Sarah has, in the past, given us songs with neo-classical meets, dancefloor style and seduction with Addicted, and more recently, more subtle and understated moves with Clarity. But, both these songs sit easily into pop-dance territory, although perhaps at somewhat opposed ends of the spectrum. Karma offers a third style in as many singles.
It takes the groove and energy of the former and raises this to new heights but stops short of merely being bold and bombastic and instead opts for more subtle creative urges. So there it sits, the perfect centre point on her sonic map, indicating that she can write songs which much more punch should she choose and that she can also play things cool when the need arises.
Karma is the best of both worlds. Energetic enough to rock the dancefloor but exhibiting a more mature and mellifluous style. You don’t need to throw everything but the kitchen sink into a song… Less is more…cut your cloth to make the suit…more haste, less speed…pick your prefered phrase or adage. But they all point to the same thing, that Sarah can understand just what needs to go into a song, what is necessary, what is really at its essence. Anything else is superfluous and will get in the way and obfuscate.
It takes from everything from 70’s Disco energy to 90’s soul revivalism to modern pop-dance, but it uses these only as reference points, navigating its sonic lane through and between these sounds and styles, but ultimately arriving at a musical destination which is all about where things are at, rather than where they have been!

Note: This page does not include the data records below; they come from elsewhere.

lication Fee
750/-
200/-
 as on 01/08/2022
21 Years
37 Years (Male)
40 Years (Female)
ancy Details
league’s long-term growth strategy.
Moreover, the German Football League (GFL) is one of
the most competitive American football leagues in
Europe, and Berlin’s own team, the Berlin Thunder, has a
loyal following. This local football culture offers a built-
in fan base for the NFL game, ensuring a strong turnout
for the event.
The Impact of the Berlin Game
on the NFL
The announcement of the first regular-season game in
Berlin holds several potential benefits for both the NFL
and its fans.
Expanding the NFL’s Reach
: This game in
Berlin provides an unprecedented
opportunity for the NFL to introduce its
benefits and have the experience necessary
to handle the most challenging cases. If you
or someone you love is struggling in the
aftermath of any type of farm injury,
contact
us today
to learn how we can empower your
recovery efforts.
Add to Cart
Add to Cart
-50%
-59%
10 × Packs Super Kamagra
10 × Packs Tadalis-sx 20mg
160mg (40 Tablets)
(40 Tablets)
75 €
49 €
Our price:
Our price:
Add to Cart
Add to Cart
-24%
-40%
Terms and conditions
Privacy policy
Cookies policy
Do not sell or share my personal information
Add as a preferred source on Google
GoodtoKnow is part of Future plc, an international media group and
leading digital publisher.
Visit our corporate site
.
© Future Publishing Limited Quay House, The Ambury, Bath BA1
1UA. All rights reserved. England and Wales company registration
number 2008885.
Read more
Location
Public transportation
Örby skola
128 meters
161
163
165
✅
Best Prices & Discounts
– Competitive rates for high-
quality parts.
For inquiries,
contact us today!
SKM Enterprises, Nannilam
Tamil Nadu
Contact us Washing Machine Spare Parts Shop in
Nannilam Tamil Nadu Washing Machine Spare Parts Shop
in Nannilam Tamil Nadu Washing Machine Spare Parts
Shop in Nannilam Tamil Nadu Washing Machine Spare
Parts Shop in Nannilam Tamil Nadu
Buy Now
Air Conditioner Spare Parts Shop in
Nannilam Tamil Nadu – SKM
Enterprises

And, as has been said in almost every review of her music, indeed every review on this site, is that gorgeous voice, Perfect pop pitch. Rich and resonant. Modern yet full of the rich tones and textures of the soul and jazz pioneers of earlier times. The perfect blend of past sonic traditions and, of the moment, addictiveness.

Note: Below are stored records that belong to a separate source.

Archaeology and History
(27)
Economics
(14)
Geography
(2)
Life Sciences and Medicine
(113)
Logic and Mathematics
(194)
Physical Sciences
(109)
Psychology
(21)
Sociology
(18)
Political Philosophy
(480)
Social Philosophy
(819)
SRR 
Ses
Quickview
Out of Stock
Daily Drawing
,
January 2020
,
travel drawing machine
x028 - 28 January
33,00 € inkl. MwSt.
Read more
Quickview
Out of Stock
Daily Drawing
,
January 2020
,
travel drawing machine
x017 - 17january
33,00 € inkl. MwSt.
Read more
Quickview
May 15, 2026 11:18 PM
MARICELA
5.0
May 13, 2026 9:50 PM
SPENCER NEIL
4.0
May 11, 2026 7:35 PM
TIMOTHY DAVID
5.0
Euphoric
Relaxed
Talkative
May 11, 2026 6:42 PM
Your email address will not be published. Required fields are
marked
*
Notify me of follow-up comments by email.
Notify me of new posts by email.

Karma again shows that Sarah is almost unrivalled in the pop field, as at home with slick understatement as with addictive grooves. We all know what pop is. It doesn’t need any massive overhaul or change of direction. The art of it is to play by the rules but do so in a way that blends freshness and familiarity to appeal to the underground aficionados, the commercial pop-pickers and even those generally found outside its musical graces. And that is precisely what is going on here.